8. "How does 'Rose Madder' fit into all of this?" (Added in 1.5)

        Rose Madder is the story of Rosie Daniels and how she came to leave her abusive husband, but there are parts of the book that are much more than that. After she leaves, Rosie moves hundreds of miles away and attempts to begin a new life. She takes back her maiden name, McClendon, she checks into a halfway house for battered women and she gets a job recording books on tape. But there is something else too...

        Along the way she buys a painting, a painting of a woman on a hill that seems to call out to her. After a while strange things start happening, it seems that the view of the painting is widening, more detail begins to appear around the edges and then things start to appear in her apartment, crickets and bits of clover that could only have come from the painting.

        One night Rosie is awakened by the sound of thunder. It has begun raining, inside the painting, and the thunder from that storm awakened her. Curious Rosie draws closer and is actually drawn through the painting into another world. Here she meets a black woman named Dorcas (who just might carry a knife strapped to her thigh like, Rosie thinks, "a heroine in one of those sweet-savage Paul Sheldon novels..." {Paul Sheldon being the name of the main character in Misery}) and the woman she was able to see before, a woman who could have been her own twin, dressed in a red robe so dark it could almost be purple but not quite (this color is called rose madder.) Both Dorcas and Rose Madder are inflicted with a disease, something that causes dark blotches to appear on the skin and a form of insanity as well (although Rose Madder has it much worse than Dorcas.) This disease also has made them both infertile so that raises the question of just whose baby this is anyway.

        Rose Madder tells Rosie that whatever Rosie does for her she will repay. What one does for the other shall be returned, that, says Rose Madder, is their "ka". What Rose Madder wants done is for her baby to be returned. The baby has been placed in a maze on the other side of the temple in the painting and Rose must first safely cross a stream of forgetfulness (this represents one of the rivers of hell BTW, see Dante for details) and pass through a dead garden to reach it. In the garden she stops at a tainted pomegranate tree, the only living plant in the garden, and collects seeds to mark her way through the maze.

        The maze nearby is guarded by a one eyed bull named Erinyes who, although blind, can smell real well. Should Dorcas or Rose Madder attempt to enter the temple (or the maze beyond) he would smell their disease and kill them. He can also smell blood and Rose uses this to defeat the bull and rescue the child. Dorcas seeks to give Rosie advice and lists her qualifications to do so by saying (in part) "She's (Rose Madder) drunk the waters of youth, and she make me drink, too... I've buried my children, and their children, and their children's children into the fifth generation... I've seen bodies on fire and heads by the hundreds poked onto poles along the streets of the City of Lud, I've seen wise leaders assassinated and fools put up in their places, and still I live."

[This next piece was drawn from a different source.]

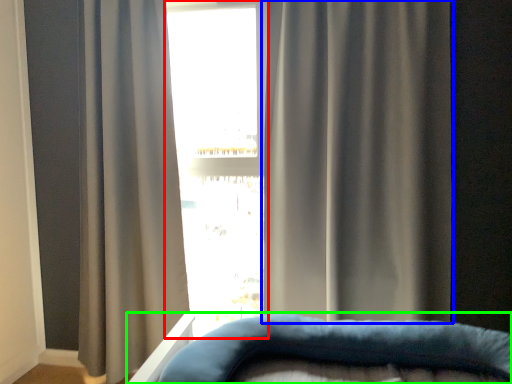 Question: Which object is the farthest from bay window (highlighted by a red box)? Choose among these: curtain (highlighted by a blue box) or furniture (highlighted by a green box).

Choices:
 (A) curtain
 (B) furniture

Answer: (B)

        Rosie is repaid in the end when she lures her husband into this other world and he encounters Rose Madder. He mistakes Madder for his vanished wife and Madder transforms into a tentacled beast and kills him. As Norman screams Rosie thinks to herself "Her face did that... it was the face of a supernally beautiful goddess seen in an illustration hidden within some old and dusty book like a rare flower in a weedy vacant lot..."

        So what does this all mean? There are several points of note:

        #1) Rose comes from the same world as the book Misery. (She is aware of Paul Sheldon novels.)

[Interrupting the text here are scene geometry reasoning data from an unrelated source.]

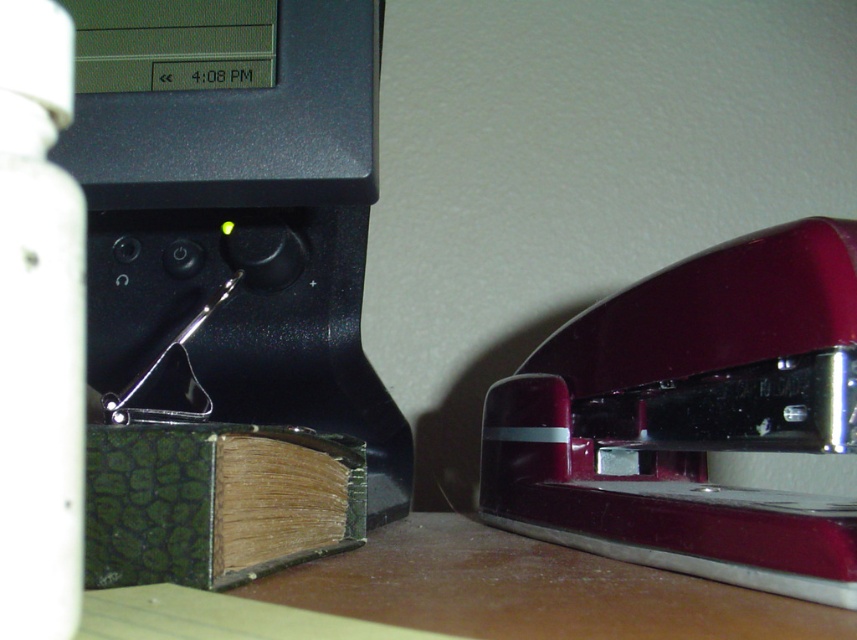 You are organizing items on your desk and need to place a new item between the black electronic device on the left and the glossy maroon stapler at lower right. Based on their positions, where should you place the new item?

The new item should be placed between the black electronic device on the left and the glossy maroon stapler at lower right, closer to the latter since the stapler is positioned at point (692, 417) which is further to the right compared to the device.

You are organizing items on a desk and need to place a new item between the glossy maroon stapler at lower right and the green textured book at lower left. Given their heights, which item should you place closer to the edge of the desk to avoid blocking the view of the lower one?

The glossy maroon stapler at lower right is much taller than the green textured book at lower left. To avoid blocking the view of the lower item, you should place the taller glossy maroon stapler at lower right closer to the edge of the desk so that the shorter green textured book at lower left remains visible.

You are looking at the desk from above. There are two points marked on the desk. One is at point (x=688, y=344) and the other is at point (x=156, y=456). If you were to draw a straight line from your viewpoint directly to each point, which point would be closer to you?

Point (x=156, y=456) is closer to you because it is in front of point (x=688, y=344).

        #2) The world of the painting is the same as Roland's world. (Dorcas mentions being a witness to the assault of Lud and the disease she and Rose Madder both have is very similar in many respects to the disease that the old folks Roland and Co. encounter have, namely sterility and almost a sort of radiation sickness.)

        #3) The painting that Rosie bought works in the same way as the doors that Roland used in book two. The only difference is that the frame rate (so to speak) of the painting is much slower than the doors.

        #4) Both Dorcas and Rose Madder aren't quite human. Besides the disease that afflicts them the have lived a lot longer than anyone has a right to thanks to some form of a fountain of youth. Rose Madder herself is also nearer to the demons that Roland & Co. encounter than anything else.

        #5) Near the end of the book Rosie is struck by the same sort of time-split illness that strikes Roland and Jake in book three (although she doesn't know what causes it at the time.) My theory for the cause is that the tree she gets the pomegranate seeds from is not only in her future, but that it grew from the seed she planted at the end of the book. Until she plants the seed she would have two memories, one where the tree was there for her and one where it was not, both memory trails would be equally valid, but by planting the seed she was able to drive one away and close the time paradox.

        #6) Looking back at Rose Madder after finishing books 5-7 of the Dark Tower I see also what King was trying to do with the plot regarding Rose/Rosie and the baby. Susannah is also split into two, Susannah/Mia and the reason for this is to bring a child into the world. It's obvious that King was trying to work through some of the same plot ideas in Rose Madder, perhaps trying to figure out a way to make it work.